Un jour d’été, dans des cabines de toilettes publiques, mon attention fut interpellée par un graffiti gribouillé au mur : celui-ci représentait une verge en érection, accompagnée d’une légende. J’ai toujours été fasciné par les graffitis de vandalisme, qui m’ont toujours beaucoup plus parlé que toute forme de “Street-Art”. Du coup, il m’a fallu presque cinq minutes pour déchiffrer la didascalie de ce sexe turgescent : « Me… Meuh… Mère… » Après une lecture extrêmement laborieuse, j’en arrive à prononcer à voix haute « Merde à celui qui le lira » pour – quelques secondes plus tard – comprendre le piège infernal dans lequel j’étais tombé.
Fou de rage, cette histoire m’a hanté des jours durant ; et j’ai finalement réussi à trouver un stratagème de revanche sur mon agresseur anonyme. Comme on dit « Porter plainte contre X » – de la haine à l’amour il n’y a qu’un pas, c’est bien pour cela qu’on parle de « Film X ». A la hâte, je suis rentré à la maison pour m’enfermer dans ma chambre. Après m’être emparé du matériel nécessaire, j’ai écrit « Merde à celui qui le lira » en immenses lettres majuscules sur une feuille que j’ai ensuite soigneusement pliée en quatre. Outre le mimétisme (dans le but de renverser mon agression et jeter le sort sur une tierce personne), mon idée était de m’emparer du stratagème en l’améliorant. J’ai donc glissé la feuille dans une enveloppe que j’ai soigneusement fermée pour ensuite y dessiner un magnifique cœur de Cupidon. Ma victime était toute trouvée : il s’agissait de notre voisine de palier, la maman d’un de mes camarades. J’étais secrètement amoureux d’elle et maudissait de toute mon âme ce sentiment malpropre. C’est à cet instant que ma mère est entrée dans ma chambre. Elle m’a examiné, du haut de mes cinq ans, cette enveloppe de Saint-Valentin dans les mains et le regard embarrassé par une intrusion inattendue dans mon processus criminel. Elle s’est alors éprise de joie : « Ooooh ! Jean-Baptiste, tu es tellement mignon ! Tu m’as écrit une lettre d’amour ! ». Les larmes me montaient aux yeux à mesure de sentir l’abominable piège se refermant une seconde fois sur moi. Cependant, cette fois-ci, il était par ma faute démesurément plus destructeur.

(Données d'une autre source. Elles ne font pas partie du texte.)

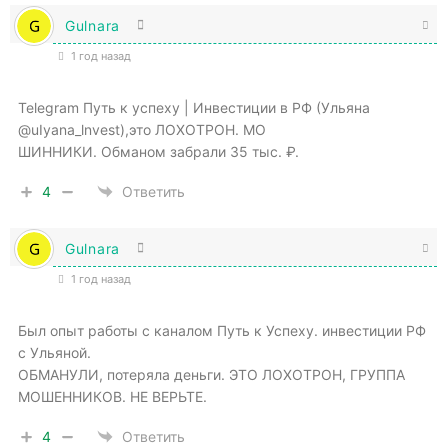
Gulnara
1 год назад
Telegram Путь к успеху | Инвестиции в РФ (Ульяна
@uIyana_lnvest),это ЛОХОТРОН. МО
ШИННИКИ. Обманом забрали 35 тыс. ₽.
4
Ответить
Gulnara
1 год назад
Был опыт работы с каналом Путь к Успеху. инвестиции РФ
с Ульяной.
ОБМАНУЛИ, потеряла деньги. ЭТО ЛОХОТРОН, ГРУППА
МОШЕННИКОВ. НЕ ВЕРЬТЕ.
4
Ответить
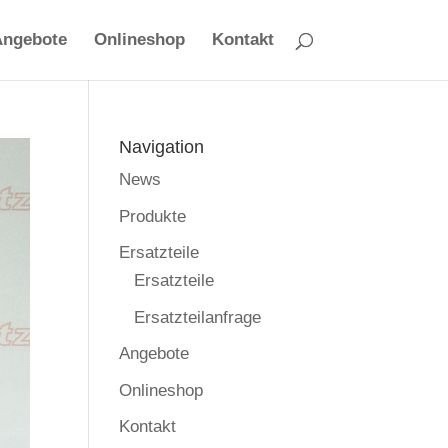
Angebote
Onlineshop
Kontakt
Navigation
News
Produkte
Ersatzteile
Ersatzteile
Ersatzteilanfrage
Angebote
Onlineshop
Kontakt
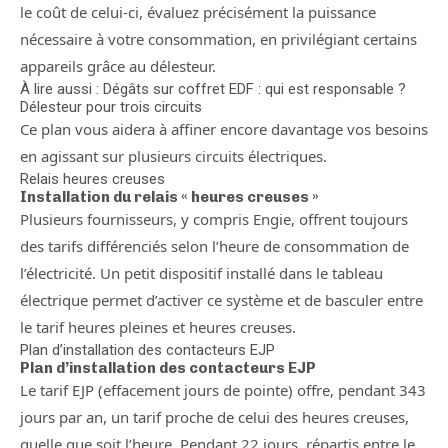
le coût de celui-ci, évaluez précisément la puissance
nécessaire à votre consommation, en privilégiant certains
appareils grâce au délesteur.
À lire aussi : Dégâts sur coffret EDF : qui est responsable ?
Délesteur pour trois circuits
Ce plan vous aidera à affiner encore davantage vos besoins
en agissant sur plusieurs circuits électriques.
Relais heures creuses
Installation du relais « heures creuses »
Plusieurs fournisseurs, y compris Engie, offrent toujours
des tarifs différenciés selon l’heure de consommation de
l’électricité. Un petit dispositif installé dans le tableau
électrique permet d’activer ce système et de basculer entre
le tarif heures pleines et heures creuses.
Plan d’installation des contacteurs EJP
Plan d’installation des contacteurs EJP
Le tarif EJP (effacement jours de pointe) offre, pendant 343
jours par an, un tarif proche de celui des heures creuses,
quelle que soit l’heure. Pendant 22 jours, répartis entre le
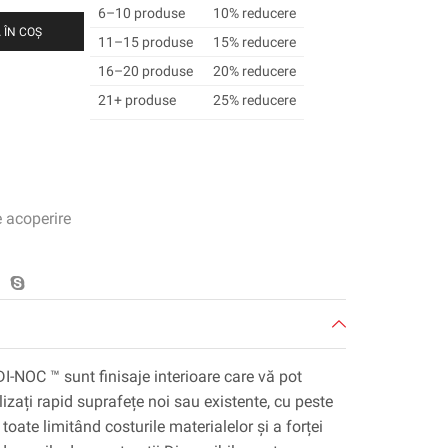
6–10 produse
10% reducere
 ÎN COȘ
11–15 produse
15% reducere
16–20 produse
20% reducere
21+ produse
25% reducere
e acoperire
DI-NOC ™ sunt finisaje interioare care vă pot
lizați rapid suprafețe noi sau existente, cu peste
toate limitând costurile materialelor și a forței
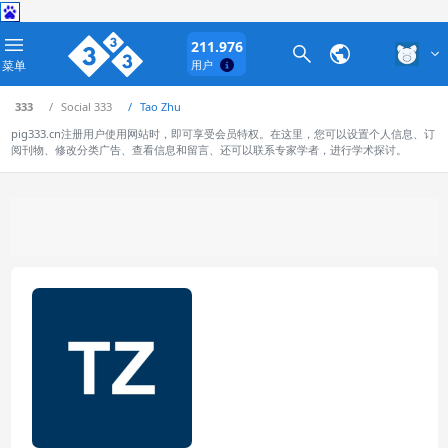
211.976
菜单
用户
333
Social 333
Tao Zhu
pig333.cn注册用户使用网站时，即可享受会员特权。在这里，您可以设置个人信息、订
阅刊物、修改分类广告、查看信息和留言、还可以联系专家学者，进行学术探讨。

Il m’était impossible de lui faire lire. J’ai donc mangé la lettre en regardant ma mère avec des yeux remplis de haine et de larmes, hoquetant de sanglots ; mon nez en déversoir à morve. Ma mère a eu peur, elle ne comprenait pas. Personne ne pouvait me comprendre à cet instant : il s’agissait de ma première prise de conscience de l’extrême complexité inhérente au sentiment amoureux. La première femme que j’ai convoitée n’a jamais eu vent de mes sentiments, donc.
Quel(le) ville ou lieu a pour vous valeur de mythe ?
A ce que j’en sais, l’Atlantide est un mythe.
Quels sont les écrivains et artistes dont vous vous sentez le plus proche ?
La femme avec qui je partage ma vie. C’est une artiste incroyable et nous sommes extrêmement proches.
Qu’aimeriez-vous recevoir pour votre anniversaire ?
Une maison en or et une voiture fusée !
Que défendez-vous ?
Par esprit de contradiction, j’ai toujours aimé défendre l’indéfendable. Pour ce, j’ai une admiration sans bornes pour Patrick Sébastien : un homme capable de défendre Dieudonné pour ensuite apporter son support à Cyril Hanouna. C’est beau.
Que vous inspire la phrase de Lacan : “L’Amour c’est donner quelque chose qu’on n’a pas à quelqu’un qui n’en veut pas”?
Je trouve ça super cool et j’en pense strictement la même chose que n’importe quelle autre phrase de Lacan : ce mec incarne à mes yeux une fusion Dragon Ball Z parfaite entre Freud et un anonyme rédacteur de blagues Carambar.
Que pensez-vous de celle de W. Allen : “La réponse est oui mais quelle était la question ?“
C’est vraiment pas sympa de me poser cette question en dernier. Si ça avait été la première, j’aurais utilisé cette citation comme réponse à toutes vos questions.
Quelle question ai-je oublié de vous poser ?
“La réponse est oui mais quelle était la question ?”
Présentation et entretien réalisés par jean-paul gavard-perret pour lelitteraire.com, le 15 mai 2017.